Avoid machining malpractice

Author William Leventon
Published
October 18,2021 - 06:00am

Cutting components for the medical industry is a lot like surgery: Success is rewarding, but the operation can be difficult. Complications stem from challenging part designs and specifications, as well as stringent requirements from regulatory bodies, such as the Food and Drug Administration. So like surgeons, shops need special knowledge, tools, techniques and practices to bring medical operations to a satisfactory conclusion.

One of the main challenges facing shops that machine medical parts is how to deal with different materials. For example, spinal implants used to be made of common materials like titanium and stainless steel, said Mike MacArthur, vice president of engineering at RobbJack Corp., a maker of solid-carbide cutting tools in Lincoln, California. Now, however, the materials for these implants include polymers like polyether ether ketone and transparent options that allow doctors to see through them to check the progress of healing tissue.

“So we develop specialized geometries to cut these unique materials,” he said.

RobbJack also makes tools to machine intraocular lenses implanted in eyes. These lenses used to be made of hard, rigid plastics.
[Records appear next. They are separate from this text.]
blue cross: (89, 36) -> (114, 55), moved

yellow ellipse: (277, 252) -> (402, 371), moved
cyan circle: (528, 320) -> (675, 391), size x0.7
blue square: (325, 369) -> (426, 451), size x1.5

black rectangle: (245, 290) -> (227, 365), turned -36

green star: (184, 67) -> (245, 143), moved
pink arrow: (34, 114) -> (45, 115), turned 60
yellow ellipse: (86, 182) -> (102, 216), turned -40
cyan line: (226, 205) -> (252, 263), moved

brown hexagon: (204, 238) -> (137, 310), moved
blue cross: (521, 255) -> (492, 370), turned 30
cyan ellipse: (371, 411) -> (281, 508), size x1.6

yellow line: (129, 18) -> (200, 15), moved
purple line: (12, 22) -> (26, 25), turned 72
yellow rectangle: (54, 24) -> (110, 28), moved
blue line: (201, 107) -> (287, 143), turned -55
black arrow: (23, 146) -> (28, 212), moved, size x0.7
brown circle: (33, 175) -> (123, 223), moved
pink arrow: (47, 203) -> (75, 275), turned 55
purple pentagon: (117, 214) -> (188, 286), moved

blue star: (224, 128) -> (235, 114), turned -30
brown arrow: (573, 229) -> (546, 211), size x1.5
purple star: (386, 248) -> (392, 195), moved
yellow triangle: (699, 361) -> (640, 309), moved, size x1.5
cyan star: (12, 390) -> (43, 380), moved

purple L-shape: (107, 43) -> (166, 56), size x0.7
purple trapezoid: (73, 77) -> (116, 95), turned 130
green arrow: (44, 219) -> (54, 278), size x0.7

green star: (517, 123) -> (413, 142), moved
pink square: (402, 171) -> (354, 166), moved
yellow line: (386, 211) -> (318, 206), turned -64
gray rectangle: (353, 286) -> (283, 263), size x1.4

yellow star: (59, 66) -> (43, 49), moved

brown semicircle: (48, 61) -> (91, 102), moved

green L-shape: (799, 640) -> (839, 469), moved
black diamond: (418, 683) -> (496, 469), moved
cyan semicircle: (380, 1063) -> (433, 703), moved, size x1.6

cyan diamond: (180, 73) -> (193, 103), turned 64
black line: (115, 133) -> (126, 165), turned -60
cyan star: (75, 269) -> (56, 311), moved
But today, MacArthur said the materials of choice are soft, pliable polymers that enable the lenses to be folded, which makes them easier to place in the eyes of patients.


Custom-made, small-diameter, solid-carbide step and twist drills from Star Cutter are used to machine medical components.  Image couresay of Star Cutter

“That’s beneficial for the patient,” he said. “But it’s very difficult to cut this soft, rubbery type of
material.”

To meet the requirements of this application, RobbJack makes tools in the 0.254 mm (0.01") dia. range “with ultrapolished finishes and ultrasharp cutting edges,” MacArthur said.

As for metals, those gaining popularity in the medical industry in recent years include flexible nitinol and corrosion-resistant BioDur. While the properties of these materials are useful in medical instruments and implants, they are also more abrasive than conventional alternatives, said Steve Easterday, Swiss applications manager at NTK Cutting Tools USA in Wixom, Michigan.

Coating Considerations

NTK Cutting Tools focuses on multilayer physical vapor deposition tool coatings for hard-to-cut materials. Although a thick titanium nitride coating might do the job for titanium thread whirling, Easterday said it wouldn’t suffice for cutting abrasive BioDur or nitinol.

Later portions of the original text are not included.